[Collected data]
—————
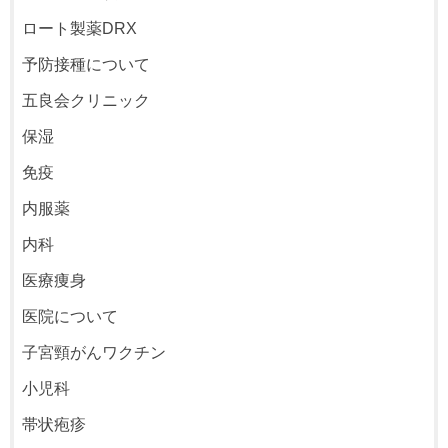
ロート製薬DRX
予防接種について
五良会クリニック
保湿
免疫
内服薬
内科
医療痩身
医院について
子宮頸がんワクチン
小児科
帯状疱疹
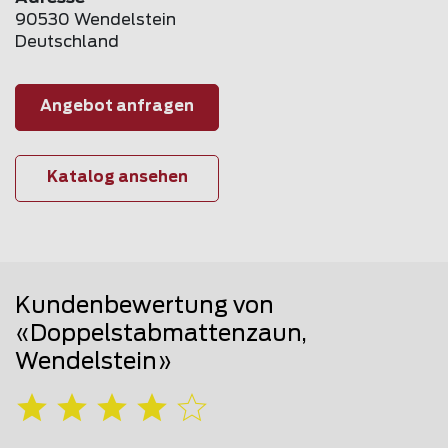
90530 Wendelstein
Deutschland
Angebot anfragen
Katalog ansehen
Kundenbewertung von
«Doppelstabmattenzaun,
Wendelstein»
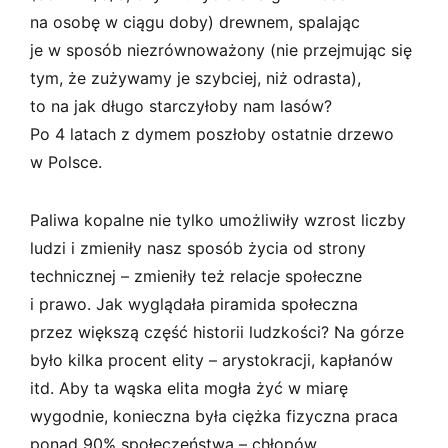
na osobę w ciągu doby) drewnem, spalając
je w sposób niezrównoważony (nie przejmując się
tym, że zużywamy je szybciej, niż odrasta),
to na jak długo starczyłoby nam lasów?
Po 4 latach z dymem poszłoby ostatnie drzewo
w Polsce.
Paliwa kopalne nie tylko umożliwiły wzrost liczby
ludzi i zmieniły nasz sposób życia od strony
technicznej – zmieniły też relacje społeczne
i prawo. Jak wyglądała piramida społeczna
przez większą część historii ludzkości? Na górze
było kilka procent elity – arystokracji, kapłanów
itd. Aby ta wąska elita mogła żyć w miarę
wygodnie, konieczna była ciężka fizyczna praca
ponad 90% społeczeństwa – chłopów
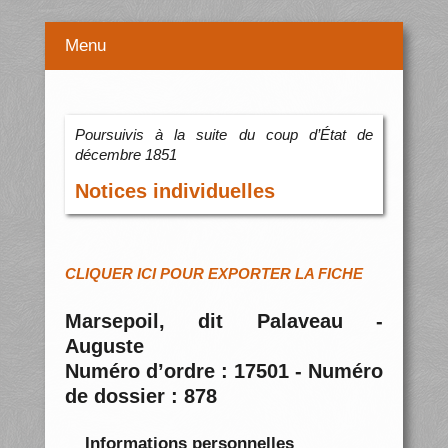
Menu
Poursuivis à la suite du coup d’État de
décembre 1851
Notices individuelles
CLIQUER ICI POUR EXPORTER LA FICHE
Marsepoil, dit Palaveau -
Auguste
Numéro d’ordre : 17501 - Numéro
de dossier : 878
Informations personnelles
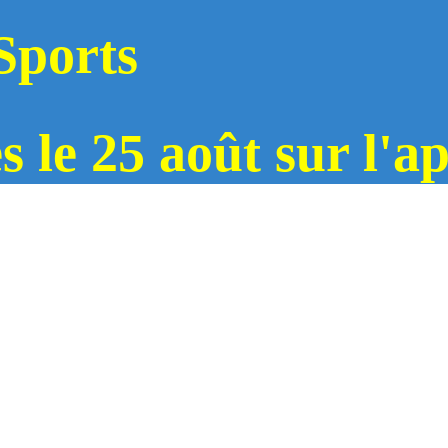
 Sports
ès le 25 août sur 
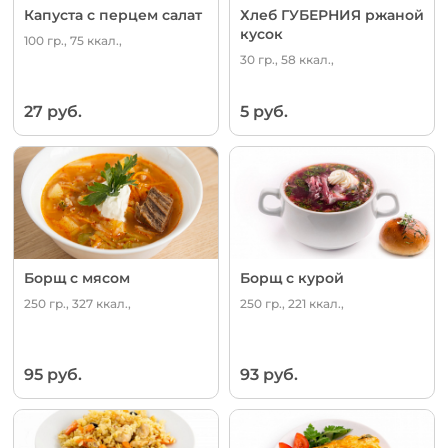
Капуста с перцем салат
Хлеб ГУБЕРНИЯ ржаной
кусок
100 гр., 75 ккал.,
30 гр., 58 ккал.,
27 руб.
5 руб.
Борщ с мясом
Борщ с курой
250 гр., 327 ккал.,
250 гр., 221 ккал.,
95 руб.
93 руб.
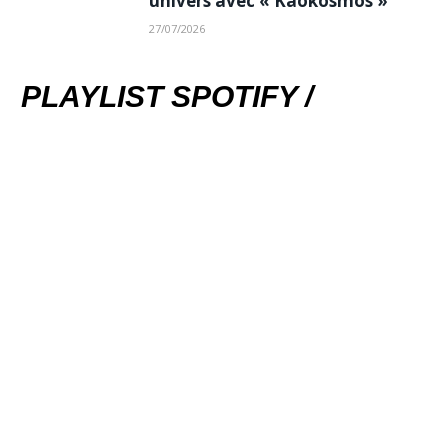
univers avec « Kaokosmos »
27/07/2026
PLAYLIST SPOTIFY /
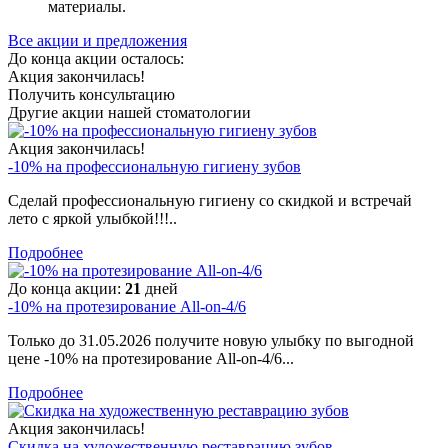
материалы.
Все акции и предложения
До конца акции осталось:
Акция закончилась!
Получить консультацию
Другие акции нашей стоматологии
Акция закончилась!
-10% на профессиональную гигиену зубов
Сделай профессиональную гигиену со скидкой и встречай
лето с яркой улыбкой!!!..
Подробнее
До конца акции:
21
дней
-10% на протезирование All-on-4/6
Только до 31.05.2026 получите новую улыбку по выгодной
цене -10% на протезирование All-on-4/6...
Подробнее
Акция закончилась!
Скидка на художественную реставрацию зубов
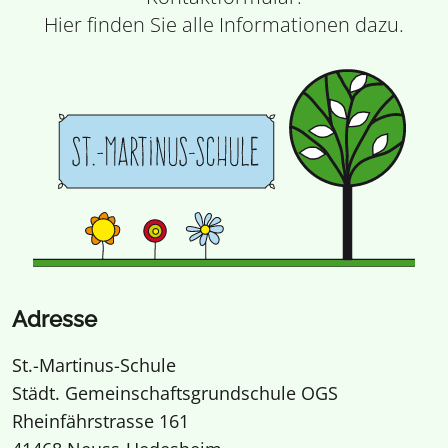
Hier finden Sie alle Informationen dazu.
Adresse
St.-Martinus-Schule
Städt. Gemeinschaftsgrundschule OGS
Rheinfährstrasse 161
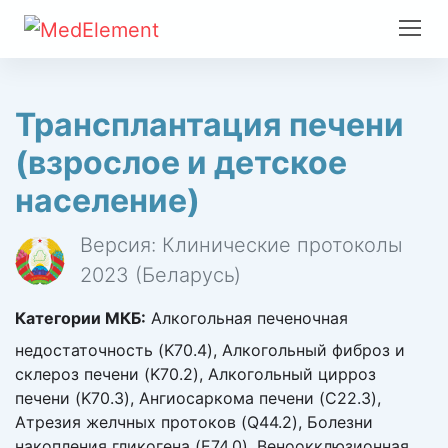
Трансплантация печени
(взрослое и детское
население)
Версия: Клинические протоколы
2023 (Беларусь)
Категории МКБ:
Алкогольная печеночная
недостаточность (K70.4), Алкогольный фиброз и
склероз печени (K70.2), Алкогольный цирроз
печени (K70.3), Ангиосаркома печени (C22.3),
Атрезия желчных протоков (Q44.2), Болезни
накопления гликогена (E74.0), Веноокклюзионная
—————
» **Exercise**:
Return every entry exactly, dropping the pictures.

» **Answer for the task**:
ロート製薬DRX
予防接種について
五良会クリニック
保湿
免疫
内服薬
内科
医療痩身
医院について
子宮頸がんワクチン
小児科
帯状疱疹
90530 Wendelstein
Deutschland
Angebot anfragen
Katalog ansehen
Kundenbewertung von
«Doppelstabmattenzaun,
Wendelstein»
na osobę w ciągu doby) drewnem, spalając
je w sposób niezrównoważony (nie przejmując się
tym, że zużywamy je szybciej, niż odrasta),
to na jak długo starczyłoby nam lasów?
Po 4 latach z dymem poszłoby ostatnie drzewo
w Polsce.
Paliwa kopalne nie tylko umożliwiły wzrost liczby
ludzi i zmieniły nasz sposób życia od strony
technicznej – zmieniły też relacje społeczne
i prawo. Jak wyglądała piramida społeczna
przez większą część historii ludzkości? Na górze
było kilka procent elity – arystokracji, kapłanów
itd. Aby ta wąska elita mogła żyć w miarę
wygodnie, konieczna była ciężka fizyczna praca
ponad 90% społeczeństwa – chłopów
Menu
Poursuivis à la suite du coup d’État de
décembre 1851
Notices individuelles
CLIQUER ICI POUR EXPORTER LA FICHE
Marsepoil, dit Palaveau -
Auguste
Numéro d’ordre : 17501 - Numéro
de dossier : 878
Informations personnelles
 Sports
ès le 25 août sur 
Капуста с перцем салат
Хлеб ГУБЕРНИЯ ржаной
кусок
100 гр., 75 ккал.,
30 гр., 58 ккал.,
27 руб.
5 руб.
Борщ с мясом
Борщ с курой
250 гр., 327 ккал.,
250 гр., 221 ккал.,
95 руб.
93 руб.
univers avec « Kaokosmos »
27/07/2026
PLAYLIST SPOTIFY /
материалы.
Все акции и предложения
До конца акции осталось:
Акция закончилась!
Получить консультацию
Другие акции нашей стоматологии
Акция закончилась!
-10% на профессиональную гигиену зубов
Сделай профессиональную гигиену со скидкой и встречай
лето с яркой улыбкой!!!..
Подробнее
До конца акции:
21
дней
-10% на протезирование All-on-4/6
Только до 31.05.2026 получите новую улыбку по выгодной
цене -10% на протезирование All-on-4/6...
Подробнее
Акция закончилась!
Скидка на художественную реставрацию зубов
Hier finden Sie alle Informationen dazu.
Adresse
St.-Martinus-Schule
Städt. Gemeinschaftsgrundschule OGS
Rheinfährstrasse 161
Трансплантация печени
(взрослое и детское
население)
Версия: Клинические протоколы
2023 (Беларусь)
Категории МКБ:
Алкогольная печеночная
недостаточность (K70.4), Алкогольный фиброз и
склероз печени (K70.2), Алкогольный цирроз
печени (K70.3), Ангиосаркома печени (C22.3),
Атрезия желчных протоков (Q44.2), Болезни
накопления гликогена (E74.0), Веноокклюзионная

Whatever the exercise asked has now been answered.